"Who is Afraid of ...
the Spanish Mosque?"
Vassar College Hispanic Studies Department
Thursday, October 3rd, 2013
FLRC, Chicago Hall
4:00 - 5:00 pm
Dr. Olga Bush is a scholar of Islamic art and architecture, whose research interests engage interdisciplinary methods and theoretical issues in a wide variety of topics ranging from the relationship of poetry to architecture in medieval Muslim aesthetics to nineteenth-century American Orientalism, to matronage of the arts in twentieth-century collecting practices. She has taught at SUNYNew Paltz and Vassar, held fellowships at the Metropolitan Museum of Art and the Kunsthistorisches Institut in Florence and published widely, including an essay in the catalog of the new Islamic galleries at the Met and articles in leading journals. She is currently co-editing a volume of essays titled Gazing Otherwise: Modalities of Seeing in Islamic Art, forthcoming in 2015.
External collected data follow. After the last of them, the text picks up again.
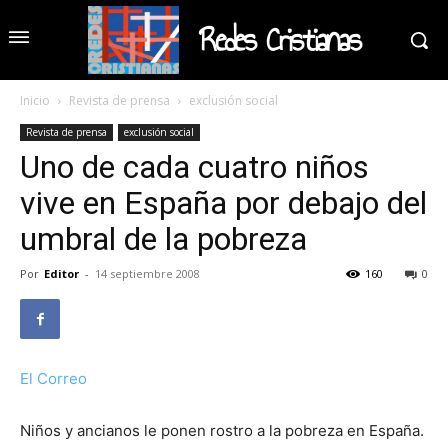
Redes Cristianas
Inicio
Revista de prensa
exclusión social
Revista de prensa
exclusión social
Uno de cada cuatro niños
vive en España por debajo del
umbral de la pobreza
Por
Editor
-
14 septiembre 2008
160
0
El Correo
Niños y ancianos le ponen rostro a la pobreza en España.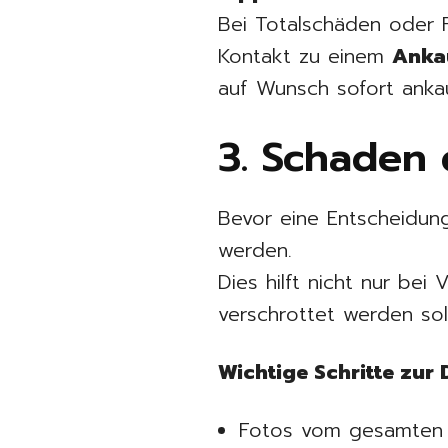
Bei Totalschäden oder F
Kontakt zu einem
Anka
auf Wunsch sofort ankau
3. Schaden
Bevor eine Entscheidun
werden.
Dies hilft nicht nur be
verschrottet werden soll
Wichtige Schritte zur
Fotos vom gesamten 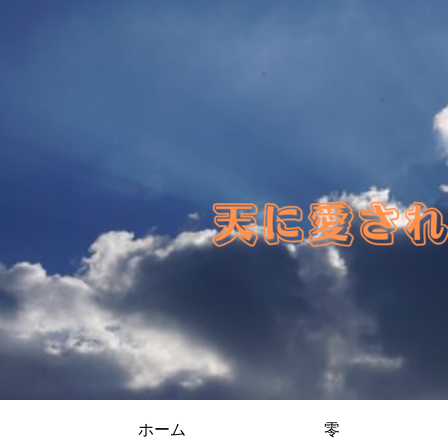
ホーム
零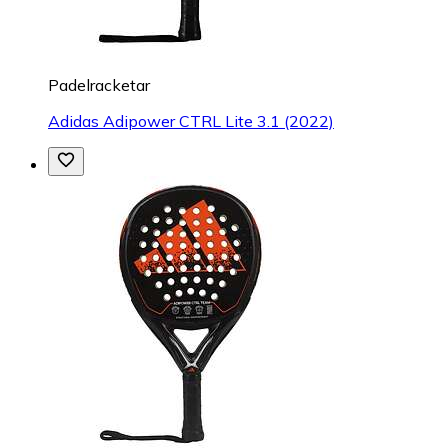
Padelracketar
Adidas Adipower CTRL Lite 3.1 (2022)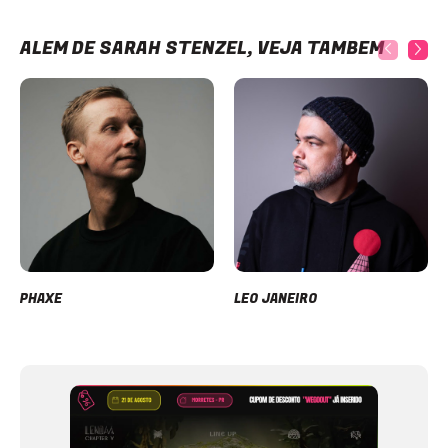
ALÉM DE SARAH STENZEL, VEJA TAMBÉM
PHAXE
LEO JANEIRO
Item
1
of
12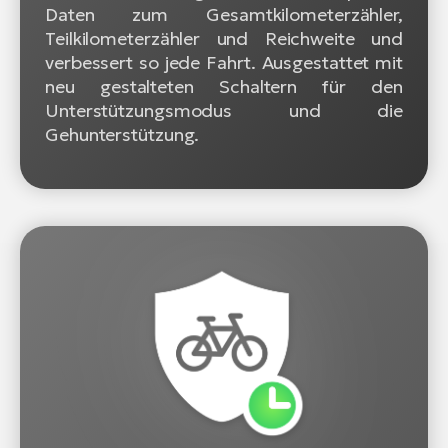
Daten zum Gesamtkilometerzähler,
Teilkilometerzähler und Reichweite und
verbessert so jede Fahrt. Ausgestattet mit
neu gestalteten Schaltern für den
Unterstützungsmodus und die
Gehunterstützung.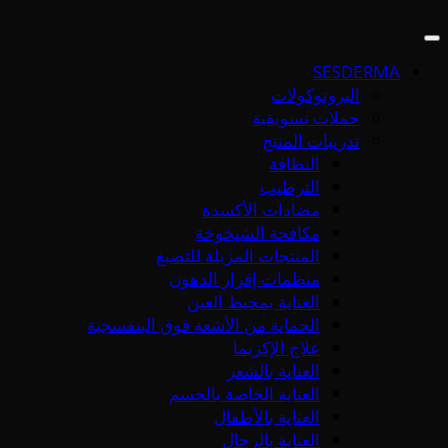
SESDERMA
البروتوكولات
حملات تسويقية
تدريبات المنتج
النظافة
الترطيب
مضادات الأكسدة
مكافحة الشيخوخة
المنتجات المزيلة للتصبغ
منظمات إفراز الدهون
العناية بمحيط العين
الحماية من الأشعة فوق البنفسجية
علاج الإكزيما
العناية بالشعر
العناية الخاصة بالجسم
العناية بالأطفال
العناية بالرجال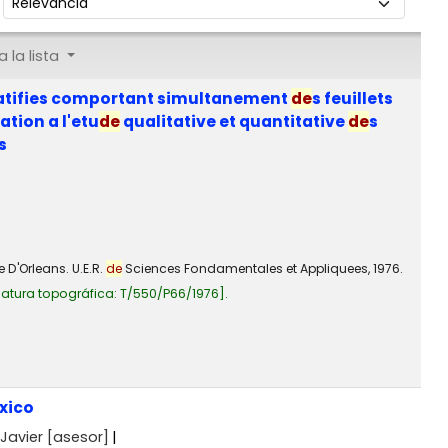
 la lista
tratifies comportant simultanement
de
s feuillets
tion a l'etu
de
qualitative et quantitative
de
s
s
 D'Orleans. U.E.R.
de
Sciences Fondamentales et Appliquees, 1976.
atura topográfica:
T/550/P66/1976
.
éxico
Javier
[asesor]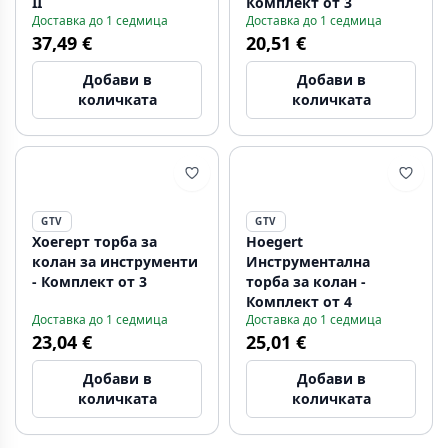
II
Комплект от 3
Доставка до 1 седмица
Доставка до 1 седмица
37,49 €
20,51 €
Добави в
Добави в
количката
количката
GTV
GTV
Хоегерт торба за
Hoegert
колан за инструменти
Инструментална
- Комплект от 3
торба за колан -
Комплект от 4
Доставка до 1 седмица
Доставка до 1 седмица
23,04 €
25,01 €
Добави в
Добави в
количката
количката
In 2003 a new mosque was inaugurated in Granada, Spain overcoming belligerent opposition. At issue was the meaning of the mosque within the contexts of local, regional, national and global history, religion and politics. Constructed at the summit of the Albayzín hill facing the Alhambra, the new mosque is the focal point of entangled gazes, all embedded in pre-existing historical, political and cultural narratives, which were mobilized, accommodated, or contested by the building’s architectural design. Here is an occasion in which artistic practice and art historical research enter a fraught ideological landscape, to pose and answer sociological and political questions in terms of what will be visible (or invisible) and to whom.